RC W1D4 - Advice for data scientists

Twitter API

It's very convenient how a HTML/CSS/JS project on repl.it is automatically hosted, so there's no need to explicitly set up a back end (Hello World example here, viewable here).

I've been wanting to play around with Twitter's API, and thought setting up the client JavaScript to make the API call keeps things simple. Annoyingly .env files for HTML/CSS/JS projects get exposed and the more interesting parts of the API is behind the auth.

OK so I'll need my own back end. It turns out this is not too complicated. I stitched together a minimal Flask web server that dumps the response in the HTML (project here, viewable here).

Content: Data science

Today I also presented on applying machine learning to payments use cases - this flows nicely to the content of the day.

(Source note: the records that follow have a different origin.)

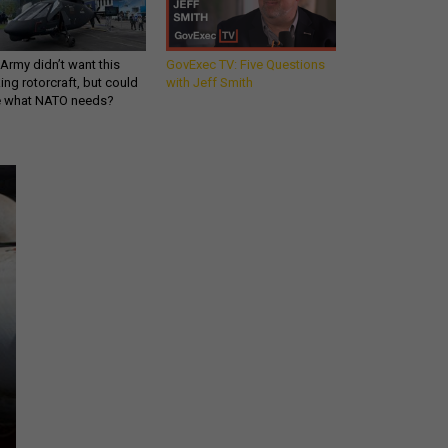
Army didn’t want this
GovExec TV: Five Questions
king rotorcraft, but could
with Jeff Smith
be what NATO needs?
Get all our news and
commentary in your
inbox at 6 a.m. ET.
email
REGISTER FOR NE
Stay Connected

https://multithreaded.stitchfix.com/blog/2015/03/31/advice-for-data-scientists

I came across this Stitch Fix blog post when I was first interviewing for a data science role. The advice to choose (or perhaps, give considerable weight to) a company on whether data science makes-or-breaks the business is fantastic - if it's any one article I'd recommend on the topic, it's this.

RC W2D1 - Work hard

Twitter API

It’s Open Source Week at RC! Today I attended a few events to kick off the week, and spent time closing the circle on things I started looking at last week.

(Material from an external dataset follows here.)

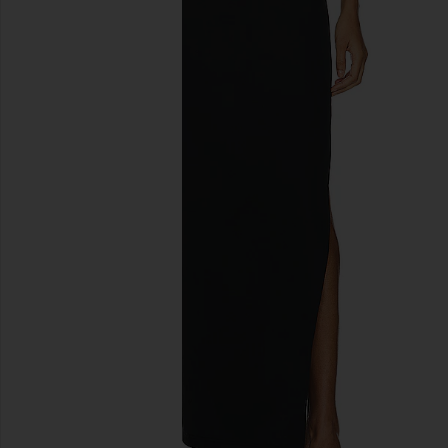
previous slides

First, the Twitter API. The API doesn’t have a /bookmarks endpoint, so instead I looked at the /friends endpoint which returns the list of users you follow. The idea is to find new users to follow i.e. a ‘user recommender’. The algorithm I used was:

1. Find all users I follow (let’s call this group A)
2. Find all users these users follow (group B)
3. For every user in group B, count the number of users in group A who follow that user

I follow 291 users, so the maximum number of ‘votes’ each user in group B can get is 291. While this seems simple, there’s a rate limit of 15 API calls every 15 minutes for that endpoint i.e. 291 calls takes about 5 hours. In descending order of votes, the top 3 are:

1. Elon Musk (116 votes)
2. Barack Obama (110)
3. Bill Gates (105)

WebAssembly

The second item I looked at last week was WebAssembly. I can’t help but find it amusing how this optimization looks to shave off milliseconds off a job that takes 5 hours...

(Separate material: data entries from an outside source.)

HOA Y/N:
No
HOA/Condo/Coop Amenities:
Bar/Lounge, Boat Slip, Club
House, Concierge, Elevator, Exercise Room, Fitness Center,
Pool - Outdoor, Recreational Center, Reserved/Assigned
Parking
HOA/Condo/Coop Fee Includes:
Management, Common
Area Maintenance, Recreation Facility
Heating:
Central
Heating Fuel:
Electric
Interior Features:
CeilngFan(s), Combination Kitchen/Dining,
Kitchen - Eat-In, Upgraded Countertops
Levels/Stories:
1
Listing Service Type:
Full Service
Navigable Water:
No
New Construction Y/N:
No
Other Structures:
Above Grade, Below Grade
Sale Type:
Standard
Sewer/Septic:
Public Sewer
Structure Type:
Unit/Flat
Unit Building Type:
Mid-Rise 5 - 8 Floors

The simplest way to run WebAssembly I found was actually out of the browser with Wasmtime (Rust example here, Python here). It probably makes sense to revisit running in the browser once there's more sensible use case, or at least after the events this week.

Content: Wisdom beyond your years

Re: extra content, I absolutely adore this post Sam Altman created when he turned 30. The wisdom here is way beyond his years.

https://blog.samaltman.com/the-days-are-long-but-the-decades-are-short

On work: it’s difficult to do a great job on work you don’t care about.  And it’s hard to be totally happy/fulfilled in life if you don’t like what you do for your work.  Work very hard—a surprising number of people will be offended that you choose to work hard—but not so hard that the rest of your life passes you by.  Aim to be the best in the world at whatever you do professionally.  Even if you miss, you’ll probably end up in a pretty good place.